I was also interested to hear that Ayers had even written an apology to the one person he ever injured, a lawyer caught up in the "Days of Rage" anti-war riot that Ayers helped organize in Chicago back in 1969 when the Weather Underground was just getting organized. Contrary to what McCain and Palin would have you believe, Ayers has also long condemned "all forms of terrorism--individual, group, and official." When quoted in a New York Times article in 2001 as saying "I don't regret setting bombs," a phrase the McCain-Palin Campaign trumpet over and over again in their speeches and television ads, he quickly wrote a letter to the paper and said that this was a "deliberate distortion" by the journalist and not what he believes at all.

As we sat together at dinner a couple years after this news report, Ayers talked soberly about leaving the Weather Underground in the mid-1970s and being surprised that all the criminal charges against him were soon dropped. He talked to me about how this allowed him to rebuild his career as an educator and a scholar, restore his ties with his family, raise his kids in a calmer setting, and find his way back to a nonviolent, progressive political outlook. This guy had clearly been through a lot, learned from many of his mistakes, and changed his life in profound ways. Frankly, I was impressed with his journey back from this very misguided and useless period in his early twenties.

Today, I think it is important to remember that Barak Obama was just an elementary school kid when Ayers was in the Weather Underground, and Obama has only known Ayers professionally since Ayers dramatically turned his life around and became a respected figure in Chicago school reform efforts. Furthermore, Obama has frequently said he finds Ayers actions with the Weather Underground 40 years ago "detestable." Given this, I just don't see how Obama's work on two charity boards with Ayers in the 1990s is a legitimate campaign issue.
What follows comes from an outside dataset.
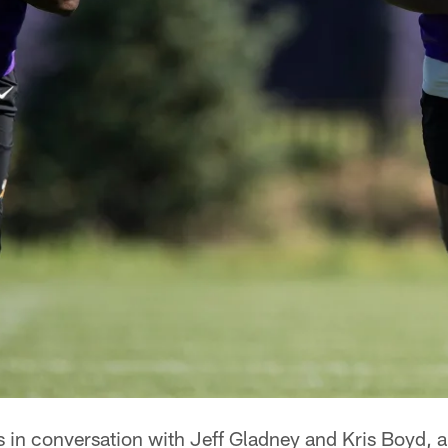
in conversation with Jeff Gladney and Kris Boyd, an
My wish for the McCain-Palin campaign is that they immediately turn away from such guilt-by-association smears based on such half-truths. What I think this country really needs is a genuine debate about each candidate's future visions, goals, and policy approaches so we can judge which candidate has the better program to resolve the economic crisis, help the poor and middle class, create a good universal health care system, end the U.S. war of aggression in Iraq, deal with the real terrorist threat, and promote climate protection and the creation of millions of new green jobs for those who are currently unemployed or under-employed.

That was the campaign high road we were promised by McCain months ago. Unfortunately, we are just not getting that from either McCain or Palin. That's John McCain’s Bill Ayers problem.